Наши занятия с маэстро стали все более эмоциональными. Леонард Карлович бешено кричал, махал руками. Он требовал полного понимания с полунамека, с полкивка. Однажды ошарашил:
— Делай козу!
— Это как? — не поняла я.
Он яростно выкинул вперед правую руку, словно шпагу, и проткнул мизинцем и указательным пальцем воздух. Действительно, было похоже на голову рогатой козы.
— Собери звук козой! — выдал он нечто еще более алогичное.

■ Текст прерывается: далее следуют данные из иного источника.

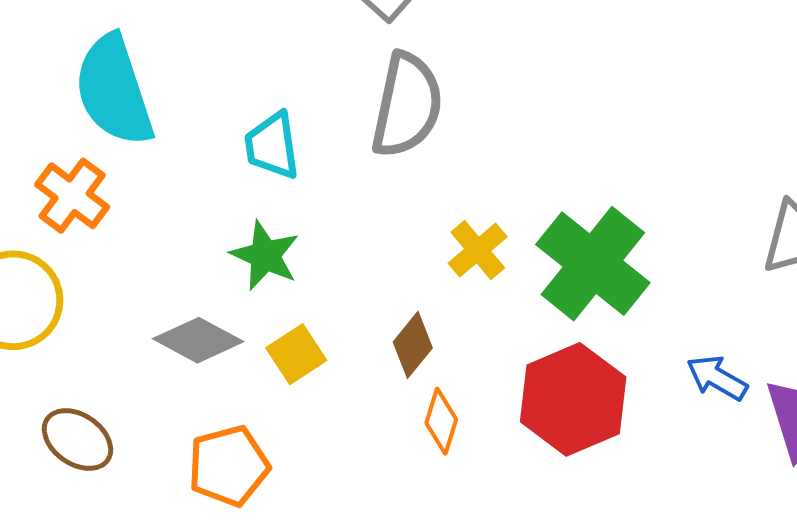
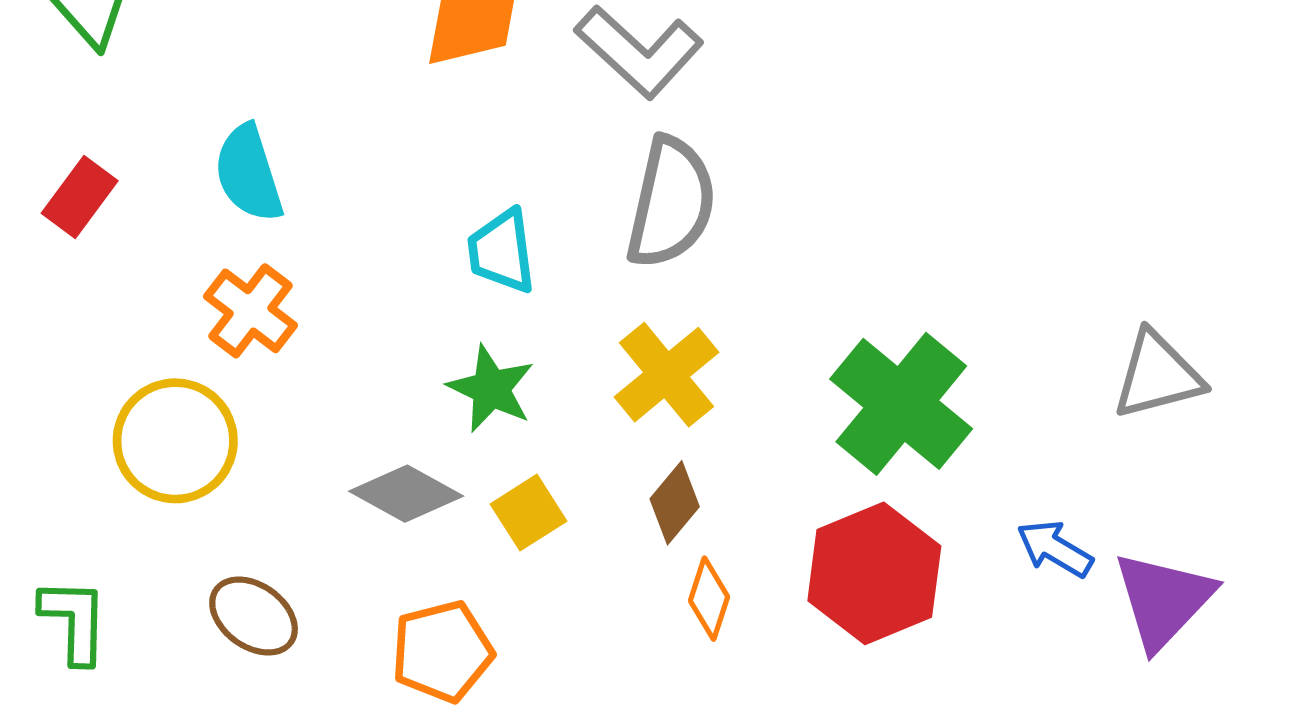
cyan semicircle: (114, 90) -> (249, 173), moved, size x0.7
yellow cross: (478, 250) -> (666, 375), moved, size x1.4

И я снова однозвучно завыла свой однозвучный колокольчик.
— Мм… Какой голос! Богиня! — закатывал глаза мой сладчайший мучитель. “Коза” действовала магически, когда он, как факир, заклинал:
— Собери в козу! — И показывал козью голову из-за рояля.
Что-то интуитивно перестраивалось в горле, и все выходило. Мастерство мое крепло. Я стала чувствовать эту “козу”. Мне даже не надо было ее показывать. Достаточно было крикнуть “Коза!”, и это действовало безотказно, как заклинание.
Но мучительней всего давался романс на стихи Пушкина “Бахчисарайский фонтан”. Этот романс мне казался однообразным, а главное, малоподходящим для моего тембра и темперамента. Но самое неприятное, что после него у меня садился голос.
— Фонтан любви, фонтан живой… — обреченно блеяла я с тоской в желудке.
— Фонтан любви должен бить ключом! А он у вас еле капает! — взрывался негодованием мучитель Матрешкин. — Теперь коза!
Но “коза” неожиданно отказала. Я доходила до хрипа. А “коза” не действовала.
— Я так сорву голос.
— Продолжайте или уходите. Вы обязаны доверять преподавателю.
И я продолжала монотонно хрипеть:
— Фонтан любви… Фонтан живой…
— Ты была влюблена? — бесцеремонно спросил он.
— Да, в старого козла. Он меня соблазнил и уехал в Париж! — с вызовом крикнула я.
— Ну, так вспомни хоть этого козла! — заорал он.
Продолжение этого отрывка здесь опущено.